Mostly this isn’t a “which one” — they’re aimed at different moments. Artifacts is a polished, hosted way to show work and share it inside your org, fully inside the Claude ecosystem. Surface is a skill in a plugin, that you can use or modify. It’s got fewer restrictions, but leaves some things up to you and your agent (including security protections). And most importantly, it changes where you have to be. Even an artifact the agent publishes on its own is something you act on and update by going back to chat — it keeps pulling you to the session. A surface lets the agent come to you, and lets you answer right there on the page, wherever you are. That’s what makes it work for the away-from-the-terminal, agent-reaches-you-when-it-needs-you kind of thing. I don’t know if this’ll make its way into a future Artifacts update (for various reasons), but I think the pattern that makes it work is a meaningful change to how we interact with agents.
Try it
Surface is a skill — free and open (Apache-2.0), no plan tier. In Claude Code (CLI or Desktop):
/plugin marketplace add aac/surface
/plugin install surface@surface
On Codex, clone the repo and symlink the skill:
git clone https://github.com/aac/surface
ln -s "$PWD/surface/skills/surface" ~/.codex/skills/surface
Then ask your agent:
use the surface skill to build me a tic-tac-toe game I can play in my browser, on a tldraw board — drain my moves and play O back
Your clicks land as X; a second later O appears, played by the agent on the same page — that one ask exercises the whole pattern. Or, in a project you’re already working in, just say:
use the surface skill to show me something cool in this project
and watch it build something fit to what you’re actually doing.

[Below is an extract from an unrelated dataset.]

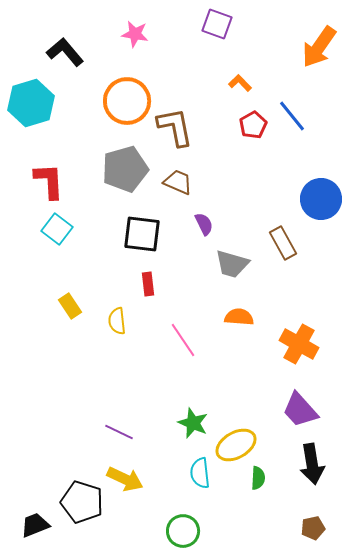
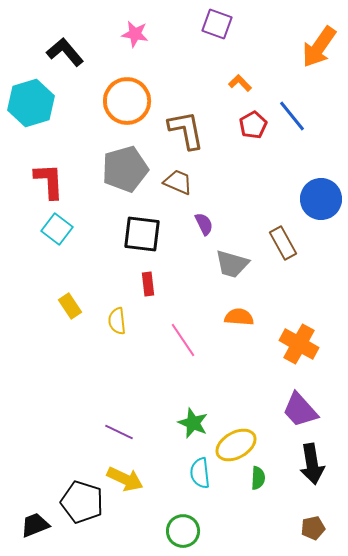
brown L-shape: moved 11 px right, 3 px down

One caveat: I’ve mostly run Surface with Opus, plus some testing through Codex. Building a surface — standing up the server, draining your input, reacting — is a real agentic task, so it leans on a capable model. It’s designed to be harness- and model-agnostic, but if a lighter model gives you a broken page, try a stronger one before concluding it doesn’t work.
This post was drafted with the assistance of AI.